Autoproduzenten, E-Autos, E-Mobilität, Ladesäulen & Co

  • [USER="983"]Anja Terchova[/USER] wenn schon Preisvergleich, dann bitte unter Beachtung aller Randbedingungen. Alles andere ist Rosinenpickerei.

    Das ist aber nur schwer moeglich weil an nicht wissen kann ob und was waehrend der Nutzung kaputt gehen wird.

  • Das ist aber nur schwer moeglich weil an nicht wissen kann ob und was waehrend der Nutzung kaputt gehen wird.


    Dieser Schuss ging ins eigene Knie. Ins Hirn scheint er ja nicht gehen zu können. Der Vorteil einer Garantie ist, dass diese auch die unbekannten Unbekannten abdeckt. Wüsste man, was kaputt geht, könnten man das ja kalkulieren. Obwohl, in unserer Gesellschaft weiß man seit Jahren was kaputt ist und weiter kaputt geht und kaputt gemacht wird und trotzdem kalkuliert niemand.


    Wer einen Kia kauft, kann die ersten 7 Jahre exakt kalkulieren. Wer einen VW mit DSG kauft, hat einen gewissen Nervenkitzel. Muss man mögen. Mögen viele, weil das Image so toll ist.


    Lange Garantien muss man sich als Hersteller leisten können. Wer nicht, sucht sich naive Kunden und delegiert das Risiko.

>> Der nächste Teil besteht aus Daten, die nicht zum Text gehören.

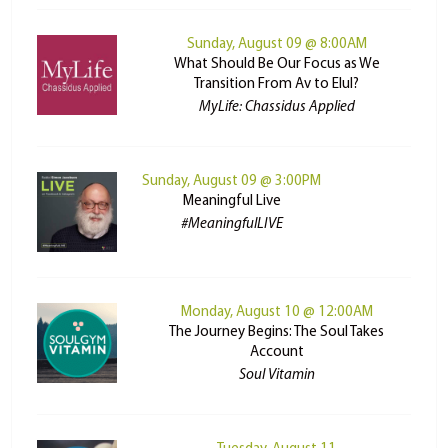
Sunday, August 09 @ 8:00AM
What Should Be Our Focus as We
Transition From Av to Elul?
MyLife: Chassidus Applied
Sunday, August 09 @ 3:00PM
Meaningful Live
#MeaningfulLIVE
Monday, August 10 @ 12:00AM
The Journey Begins: The Soul Takes
Account
Soul Vitamin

    Menschen neigen dazu, aus der Vergangenheit in die Zukunft zu extrapolieren. Deshalb sollte man kaufen, wenn alle verkaufen und umgekehrt.


  • DSG kauft


    Meine funktioniert bislang zum Glück ohne Mucken. Ich belaste aber durch meine Fahrweise die Mechatronic nur wenig und sie ist die nasse Version, die macht wohl weniger Sorgen. Und sie schaltet exakt so, wie ich es auch mit einem Schalter machen würde. Also [USER="983"]Anja Terchova[/USER] ich muss mir auch keine Gedanken um Drehzahlen machen. Mache ich aber, wenn mich die Karre nervt, weil zu spät hoch geschaltet wird. Aber es sieht so aus. Tempo 35 4. Gang 1200, 55 6. Gang 1200, 105 7. Gang 1700. Was bedeutet, erst bei über 150 überschreitet der Wagen die genannten 2500 1/min.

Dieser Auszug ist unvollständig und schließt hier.